How do you deal with a traumatic history that isn’t your own, but that profoundly affects your life? As a daughter of two Holocaust survivors, I’ve lived with this question my whole life. Haunted by images of how my grandparents, aunts and uncles were murdered, the Holocaust was never a subject I wanted to tackle in paint. I paint landscapes in France in the tradition of the European masters.
Yet, my writing was often on Holocaust-related themes. I’ve also been recording and videotaping my parents and their friends along with co-director, Laurie Weisman for more than 30 years. After my 50th birthday I reflected on my place history—as a painter and as a daughter of survivors. I came up with the idea for The Memory Project, an art installation that combined my mother’s story with painting. For years I wanted to use videotape to bring viewers inside the painting process. I decided to use a photograph of my mother’s lost brother as a subject. Painting his portrait over and over again, I felt a deep connection to his life force. It was healing to focus on that for the first time rather than the horror of his death. Through my mother’s stories, the art exhibit and this film, we’ve reclaimed his humanity. That’s my victory over fascism.
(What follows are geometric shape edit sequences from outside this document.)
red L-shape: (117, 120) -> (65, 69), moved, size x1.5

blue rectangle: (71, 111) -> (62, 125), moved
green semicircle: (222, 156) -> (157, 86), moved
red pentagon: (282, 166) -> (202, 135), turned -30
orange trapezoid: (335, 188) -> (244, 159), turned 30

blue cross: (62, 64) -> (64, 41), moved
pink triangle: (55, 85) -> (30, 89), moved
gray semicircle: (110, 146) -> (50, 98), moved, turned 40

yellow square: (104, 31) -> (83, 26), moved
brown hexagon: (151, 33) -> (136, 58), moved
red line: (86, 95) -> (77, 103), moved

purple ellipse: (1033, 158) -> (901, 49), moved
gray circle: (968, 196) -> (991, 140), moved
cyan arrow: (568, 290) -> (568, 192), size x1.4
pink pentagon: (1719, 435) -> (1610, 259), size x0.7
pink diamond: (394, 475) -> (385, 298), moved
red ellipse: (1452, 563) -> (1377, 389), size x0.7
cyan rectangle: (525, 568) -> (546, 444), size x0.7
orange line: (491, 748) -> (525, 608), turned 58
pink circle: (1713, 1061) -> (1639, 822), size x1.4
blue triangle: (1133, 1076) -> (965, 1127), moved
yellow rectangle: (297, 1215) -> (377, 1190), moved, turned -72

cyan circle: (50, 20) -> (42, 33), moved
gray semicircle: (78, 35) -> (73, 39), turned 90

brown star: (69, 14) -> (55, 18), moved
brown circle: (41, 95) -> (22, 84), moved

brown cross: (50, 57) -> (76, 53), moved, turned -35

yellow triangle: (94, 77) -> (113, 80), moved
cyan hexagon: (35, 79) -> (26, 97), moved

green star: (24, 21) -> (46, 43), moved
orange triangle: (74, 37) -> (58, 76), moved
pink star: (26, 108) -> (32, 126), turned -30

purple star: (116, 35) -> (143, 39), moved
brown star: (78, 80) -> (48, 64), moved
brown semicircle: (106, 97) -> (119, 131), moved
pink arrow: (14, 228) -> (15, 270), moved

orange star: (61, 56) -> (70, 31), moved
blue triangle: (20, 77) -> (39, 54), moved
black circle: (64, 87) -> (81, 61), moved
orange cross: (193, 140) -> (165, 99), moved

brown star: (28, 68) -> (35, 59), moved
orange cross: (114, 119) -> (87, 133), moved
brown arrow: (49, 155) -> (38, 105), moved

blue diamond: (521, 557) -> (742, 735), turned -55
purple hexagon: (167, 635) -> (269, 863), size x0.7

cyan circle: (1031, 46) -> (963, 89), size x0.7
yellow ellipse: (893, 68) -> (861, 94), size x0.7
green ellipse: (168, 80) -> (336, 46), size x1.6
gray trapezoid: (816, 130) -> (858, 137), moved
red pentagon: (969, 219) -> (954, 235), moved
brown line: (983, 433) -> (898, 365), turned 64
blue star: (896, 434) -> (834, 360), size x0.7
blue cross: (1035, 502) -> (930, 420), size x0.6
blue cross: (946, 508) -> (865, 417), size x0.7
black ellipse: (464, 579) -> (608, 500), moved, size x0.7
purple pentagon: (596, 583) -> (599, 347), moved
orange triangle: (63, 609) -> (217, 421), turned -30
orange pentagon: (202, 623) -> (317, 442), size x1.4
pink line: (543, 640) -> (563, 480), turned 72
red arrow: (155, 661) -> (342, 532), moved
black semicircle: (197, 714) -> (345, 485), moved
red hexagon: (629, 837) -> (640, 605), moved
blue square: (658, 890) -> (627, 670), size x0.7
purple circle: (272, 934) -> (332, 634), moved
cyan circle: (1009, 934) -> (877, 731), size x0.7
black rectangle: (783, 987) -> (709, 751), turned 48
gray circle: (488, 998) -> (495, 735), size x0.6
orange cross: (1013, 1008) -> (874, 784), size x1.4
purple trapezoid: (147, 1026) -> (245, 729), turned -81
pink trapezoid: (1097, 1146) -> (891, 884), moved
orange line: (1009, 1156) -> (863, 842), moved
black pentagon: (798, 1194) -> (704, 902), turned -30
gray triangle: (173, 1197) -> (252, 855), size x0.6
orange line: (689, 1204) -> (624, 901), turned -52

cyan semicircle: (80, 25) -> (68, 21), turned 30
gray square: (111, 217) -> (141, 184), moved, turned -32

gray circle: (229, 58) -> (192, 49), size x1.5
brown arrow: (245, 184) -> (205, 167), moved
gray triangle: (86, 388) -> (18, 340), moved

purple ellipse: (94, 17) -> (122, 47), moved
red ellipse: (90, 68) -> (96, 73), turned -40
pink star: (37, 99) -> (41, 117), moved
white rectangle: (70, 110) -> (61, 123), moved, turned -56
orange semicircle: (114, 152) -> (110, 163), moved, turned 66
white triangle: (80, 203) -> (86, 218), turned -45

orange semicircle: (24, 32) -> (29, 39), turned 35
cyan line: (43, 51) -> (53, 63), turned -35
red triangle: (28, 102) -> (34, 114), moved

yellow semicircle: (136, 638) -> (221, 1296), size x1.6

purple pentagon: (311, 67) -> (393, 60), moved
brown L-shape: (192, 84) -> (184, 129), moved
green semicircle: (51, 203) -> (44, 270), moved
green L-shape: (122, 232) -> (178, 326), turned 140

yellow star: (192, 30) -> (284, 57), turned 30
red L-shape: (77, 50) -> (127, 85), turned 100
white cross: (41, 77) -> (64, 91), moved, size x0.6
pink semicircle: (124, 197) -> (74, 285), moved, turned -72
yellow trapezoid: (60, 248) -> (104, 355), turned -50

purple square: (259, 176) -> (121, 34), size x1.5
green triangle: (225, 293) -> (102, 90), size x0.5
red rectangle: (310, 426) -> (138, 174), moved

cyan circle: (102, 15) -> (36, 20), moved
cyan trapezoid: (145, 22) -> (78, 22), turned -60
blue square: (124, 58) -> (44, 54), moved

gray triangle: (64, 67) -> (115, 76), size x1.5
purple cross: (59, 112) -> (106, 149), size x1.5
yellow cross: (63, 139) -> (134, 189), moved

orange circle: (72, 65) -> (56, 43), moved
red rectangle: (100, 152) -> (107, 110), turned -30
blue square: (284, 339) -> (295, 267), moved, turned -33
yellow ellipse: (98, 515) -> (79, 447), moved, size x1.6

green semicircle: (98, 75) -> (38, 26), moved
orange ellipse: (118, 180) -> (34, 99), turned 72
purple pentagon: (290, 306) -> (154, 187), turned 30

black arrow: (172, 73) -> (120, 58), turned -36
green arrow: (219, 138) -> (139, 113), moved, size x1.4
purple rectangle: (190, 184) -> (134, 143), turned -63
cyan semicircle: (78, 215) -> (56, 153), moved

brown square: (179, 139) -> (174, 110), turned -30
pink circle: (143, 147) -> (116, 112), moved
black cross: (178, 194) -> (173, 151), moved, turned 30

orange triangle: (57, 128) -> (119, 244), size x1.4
Whenever I feel discouraged, angry or hopeless, I find that talking with Anna Jacobs snaps me out of it. It’s not just because nothing I experience remotely compares with what she’s gone through, it’s the lilt of her voice and the unconditional love she offers me. One of the reasons I am driven to work on this project is to bring that voice to others. Knowing her, even vicariously through film, is transformational. As one 15 year-old said after seeing the film, “I have hope because she has hope.” For me, working on this project is a way to connect people to their own histories and to each other’s humanity. It’s my hope that compassion grows from connection and understanding.